Qualitative analysis identifies three emergent patterns in TIR model behavior:
- Insight-to-computation transformation: The model uses abstract reasoning to reformulate problems into states amenable to programmatic solutions, then leverages the interpreter for efficient computation.
- Exploration and verification via code: The model employs the interpreter as an interactive sandbox for hypothesis testing and iterative refinement, especially on abstract problems.
- Offloading complex calculation: The model delegates intricate or error-prone computations to the interpreter, preserving reasoning integrity.
These patterns represent new computational equivalence classes, inaccessible to pure-text models within practical token budgets.

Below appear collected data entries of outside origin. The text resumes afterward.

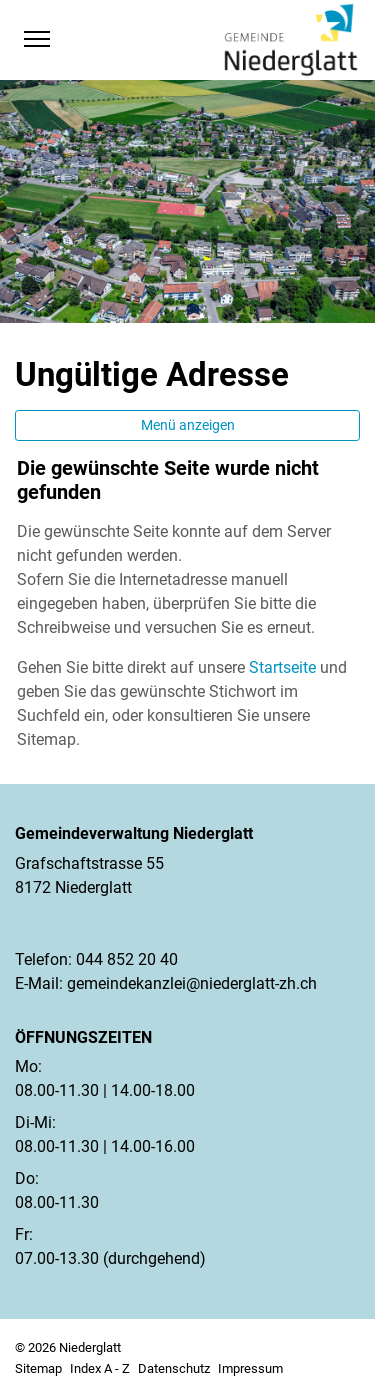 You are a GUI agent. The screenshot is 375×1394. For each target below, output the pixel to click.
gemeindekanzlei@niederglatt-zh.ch (192, 983)
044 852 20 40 (127, 959)
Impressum (250, 1368)
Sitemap (38, 1368)
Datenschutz (174, 1368)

ASPO: Behavioral Shaping and Stability
Empirical analysis of ASPO demonstrates that it maintains training stability and final task performance, unlike naive reward-based approaches. ASPO-trained models exhibit earlier and more frequent tool invocation, with controllable behavioral shifts and no evidence of reward hacking.
Figure 5: Training and testing accuracy for baseline and ASPO variants, confirming stability and performance preservation.
Figure 6: Evaluation of code-use behavior on AIME25, showing earlier code invocation and increased tool usage with ASPO.
Implications and Future Directions
The findings advocate for a paradigm shift in LLM design: treating LLMs as core reasoning engines that delegate computational tasks to specialized tools. The formal framework and ASPO algorithm provide principled methods for expanding and controlling LLM capabilities in tool-integrated settings. Extensions to other tools (e.g., search engines, verifiers, external memory) are discussed, with the analytical framework generalizing beyond Python interpreters.
Figure 7: Detailed flow of problem solvability on Omni-MATH-512, further illustrating the expansion enabled by TIR.
Conclusion
This work establishes a formal and empirical foundation for the superiority of Tool-Integrated Reasoning in LLMs. By proving strict support expansion and demonstrating practical necessity via token efficiency, the paper shifts the focus from empirical success to principled understanding. The introduction of ASPO enables stable and controllable behavioral guidance in TIR models. The results have broad implications for the design and deployment of advanced AI agents, suggesting that future systems should be architected for synergistic reasoning with external tools, and that behavioral shaping should be performed at the advantage level for stability and efficacy.